For all of Turkey’s confidence of competing with Lithuania inside, Valanciunas and company had made their size count, takinga 21-13 rebounding advantage into the second half. Turkey looked to the perimeter for support and Ender Arslan made a three to force and early timeout from Kazlauskas. The Valanciunas and Asik battle got a touch more heated, the Lithuanian big fouled and protested too much. That got him T-ed up and Turkey had taken as psychological advantage as the Raptor sat to cool off.
As the Turks pushed in front on the scoreboard, Seibutis once again steadied Lithuania’s nerves from deep. Turkey however were eating into Lithuania’s edge on the glass and the game was balanced at both ends. The deep game for Lithuania was proving a bigger factor now, Martynas Pocius made their ninth of the day to re-take the lead, with Lithuania 47-44 up with 10 minutes to play.
A long jumper from Seibutis eventually rolled in as Lithuania made it a two-possession game to start the final frame. This Turkish team was well used to coming back and Lithuania was trying to up the pressure. Jonas Maciulis shot and missed his team’s first free throw of the night as the lead grew to 7. The threes kept coming, Seibutis again but Gonlum was keeping Turkey alive on the inside. Valanciunas was continuing to grow in the game, working hard at both ends to stall a potential Turkish revival. The scores kept coming, with Maciulis stepping up to put Lithuania on top when it counted.

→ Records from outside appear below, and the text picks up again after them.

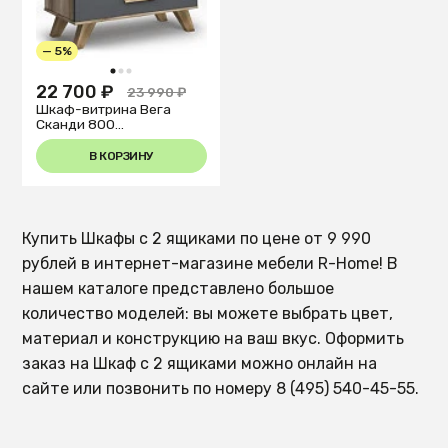
— 5%
1
2
3
22 700 ₽
23 990 ₽
Шкаф-витрина Вега
Сканди 800
ГТ.0129.303.003
В КОРЗИНУ
Купить Шкафы с 2 ящиками по цене от 9 990
рублей в интернет-магазине мебели R-Home! В
нашем каталоге представлено большое
количество моделей: вы можете выбрать цвет,
материал и конструкцию на ваш вкус. Оформить
заказ на Шкаф с 2 ящиками можно онлайн на
сайте или позвонить по номеру 8 (495) 540-45-55.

Neither side can have any complaints out of this one. Both went in with solid strategies, and executed well. Valanciunas and Asik came out roughly even from their personal battle, with both recording double doubles, and it was eventually decided by what was around them. Lithuania made the threes they needed more often that Turkey’s secondary bigs hurt Lithuania and that fundamentally proved the difference in this one.